> **REQUIRED ACTION**
Which lines in the data below contain the word "Cookies"? Copy each of them.

> **THE DATA**
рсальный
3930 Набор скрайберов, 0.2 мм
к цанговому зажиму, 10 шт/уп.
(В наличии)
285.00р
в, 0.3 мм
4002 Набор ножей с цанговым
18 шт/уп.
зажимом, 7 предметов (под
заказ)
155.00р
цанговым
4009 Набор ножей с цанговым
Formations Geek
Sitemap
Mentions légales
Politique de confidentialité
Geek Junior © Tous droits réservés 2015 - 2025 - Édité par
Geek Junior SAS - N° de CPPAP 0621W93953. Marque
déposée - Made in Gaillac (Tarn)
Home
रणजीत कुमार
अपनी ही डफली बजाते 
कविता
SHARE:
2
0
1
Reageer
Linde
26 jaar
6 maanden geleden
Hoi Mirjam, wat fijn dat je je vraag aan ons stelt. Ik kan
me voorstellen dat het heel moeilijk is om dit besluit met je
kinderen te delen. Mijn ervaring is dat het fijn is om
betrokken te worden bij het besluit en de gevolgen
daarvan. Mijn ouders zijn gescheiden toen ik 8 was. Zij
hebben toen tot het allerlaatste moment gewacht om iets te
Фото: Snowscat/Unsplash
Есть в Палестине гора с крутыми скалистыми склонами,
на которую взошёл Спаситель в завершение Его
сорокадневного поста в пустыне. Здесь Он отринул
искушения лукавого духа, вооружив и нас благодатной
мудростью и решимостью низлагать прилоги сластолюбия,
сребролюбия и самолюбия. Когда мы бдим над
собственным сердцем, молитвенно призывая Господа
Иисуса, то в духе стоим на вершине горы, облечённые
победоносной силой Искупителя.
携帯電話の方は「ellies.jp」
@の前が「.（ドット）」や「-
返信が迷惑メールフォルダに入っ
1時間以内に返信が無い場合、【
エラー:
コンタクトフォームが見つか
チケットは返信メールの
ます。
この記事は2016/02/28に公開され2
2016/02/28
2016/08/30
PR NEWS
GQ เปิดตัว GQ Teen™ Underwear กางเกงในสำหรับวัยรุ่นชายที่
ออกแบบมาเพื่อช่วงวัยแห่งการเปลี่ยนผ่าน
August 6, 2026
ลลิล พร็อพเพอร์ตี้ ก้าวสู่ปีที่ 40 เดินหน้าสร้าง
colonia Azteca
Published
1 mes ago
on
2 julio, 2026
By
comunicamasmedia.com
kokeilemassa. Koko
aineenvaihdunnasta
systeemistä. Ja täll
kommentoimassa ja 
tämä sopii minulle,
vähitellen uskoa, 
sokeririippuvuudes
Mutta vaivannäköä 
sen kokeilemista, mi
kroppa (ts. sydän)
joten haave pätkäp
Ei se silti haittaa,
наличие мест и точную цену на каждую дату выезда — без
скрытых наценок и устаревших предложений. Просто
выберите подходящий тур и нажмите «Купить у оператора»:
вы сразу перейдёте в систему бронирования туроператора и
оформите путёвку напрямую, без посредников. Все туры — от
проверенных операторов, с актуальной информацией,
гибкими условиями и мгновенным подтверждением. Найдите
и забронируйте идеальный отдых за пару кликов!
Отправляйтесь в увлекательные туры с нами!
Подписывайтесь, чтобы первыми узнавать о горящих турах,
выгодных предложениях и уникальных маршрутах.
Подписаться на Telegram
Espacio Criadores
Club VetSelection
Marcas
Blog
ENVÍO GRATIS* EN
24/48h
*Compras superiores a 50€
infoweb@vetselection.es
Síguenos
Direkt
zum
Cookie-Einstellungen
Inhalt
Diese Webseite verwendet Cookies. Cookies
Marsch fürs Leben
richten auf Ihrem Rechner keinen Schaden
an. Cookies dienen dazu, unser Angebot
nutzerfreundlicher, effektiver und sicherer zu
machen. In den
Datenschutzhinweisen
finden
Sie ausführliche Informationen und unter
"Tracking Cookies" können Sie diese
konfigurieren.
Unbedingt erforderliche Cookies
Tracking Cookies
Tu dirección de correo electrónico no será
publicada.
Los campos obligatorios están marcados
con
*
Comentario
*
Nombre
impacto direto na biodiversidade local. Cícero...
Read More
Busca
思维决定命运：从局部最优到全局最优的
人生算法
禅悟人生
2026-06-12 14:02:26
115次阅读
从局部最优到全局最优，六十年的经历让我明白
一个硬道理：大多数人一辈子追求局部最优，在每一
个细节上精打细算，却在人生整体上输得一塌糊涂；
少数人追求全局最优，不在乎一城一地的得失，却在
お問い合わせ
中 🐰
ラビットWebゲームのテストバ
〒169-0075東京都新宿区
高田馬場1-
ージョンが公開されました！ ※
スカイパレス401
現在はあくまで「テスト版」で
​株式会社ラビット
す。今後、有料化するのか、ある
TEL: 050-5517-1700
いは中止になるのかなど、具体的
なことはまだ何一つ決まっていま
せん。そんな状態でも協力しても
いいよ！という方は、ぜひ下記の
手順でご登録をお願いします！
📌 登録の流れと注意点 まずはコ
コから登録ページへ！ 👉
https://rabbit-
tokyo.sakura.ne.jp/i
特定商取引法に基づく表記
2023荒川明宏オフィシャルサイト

> **ANSWER TO THE EXERCISE**
Diese Webseite verwendet Cookies. Cookies
an. Cookies dienen dazu, unser Angebot
"Tracking Cookies" können Sie diese
Unbedingt erforderliche Cookies
Tracking Cookies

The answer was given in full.